Assuming the Fermat Theorem, show that there is no natural number $x$, $y$, and $z$ and $n\geq3$ such that $$\frac{1}{x^n} + \frac{1}{y^n} = \frac{1}{z^n}. $$
So far I think proof by contradiction may be the best route, but I cannot find any place where I can start.
On
The only property of Fermat's Last Theorem used in the problem is that
FLT with exponent $n$ is a homogeneous equation; if $(a,b,c)$ is a solution then $(ka,kb,kc)$ is a solution, for any $k$.
This makes the existence of solutions in rational numbers equivalent to the existence of integer solutions (because an integer solution is a rational solution, and clearing denominators in a rational solution gives an integer solution).

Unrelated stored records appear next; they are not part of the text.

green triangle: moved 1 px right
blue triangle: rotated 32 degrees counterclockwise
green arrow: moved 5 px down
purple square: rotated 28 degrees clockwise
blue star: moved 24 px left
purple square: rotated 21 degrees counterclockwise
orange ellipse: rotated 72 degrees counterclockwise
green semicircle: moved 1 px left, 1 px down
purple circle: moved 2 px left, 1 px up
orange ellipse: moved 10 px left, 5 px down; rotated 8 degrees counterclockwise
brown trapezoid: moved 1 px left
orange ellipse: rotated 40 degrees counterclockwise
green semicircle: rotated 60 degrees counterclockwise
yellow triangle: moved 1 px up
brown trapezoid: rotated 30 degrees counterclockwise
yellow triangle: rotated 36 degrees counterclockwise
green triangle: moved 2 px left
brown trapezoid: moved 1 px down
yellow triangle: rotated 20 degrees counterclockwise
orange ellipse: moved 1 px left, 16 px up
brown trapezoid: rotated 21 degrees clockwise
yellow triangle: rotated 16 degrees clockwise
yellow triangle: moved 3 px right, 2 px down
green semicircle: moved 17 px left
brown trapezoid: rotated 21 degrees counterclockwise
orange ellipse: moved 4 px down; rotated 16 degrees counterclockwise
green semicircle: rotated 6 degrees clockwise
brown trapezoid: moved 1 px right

Suppose to the contrary that $a,b,c$ are natural numbers such that $\frac{1}{a^n}+\frac{1}{b^n}=\frac{1}{c^n}$. Multiply through by $a^nb^nc^n$. We get $(bc)^n +(ac)^n=(ab)^n$. Thus $x=bc$, $y=ac$, $z=ab$ would be a natural number solution of the equation $x^n+y^n=z^n$. This contradicts the fact (Fermat's Last Theorem, proved by Wiles) that for $n\ge 3$, the equation has no solution in natural numbers.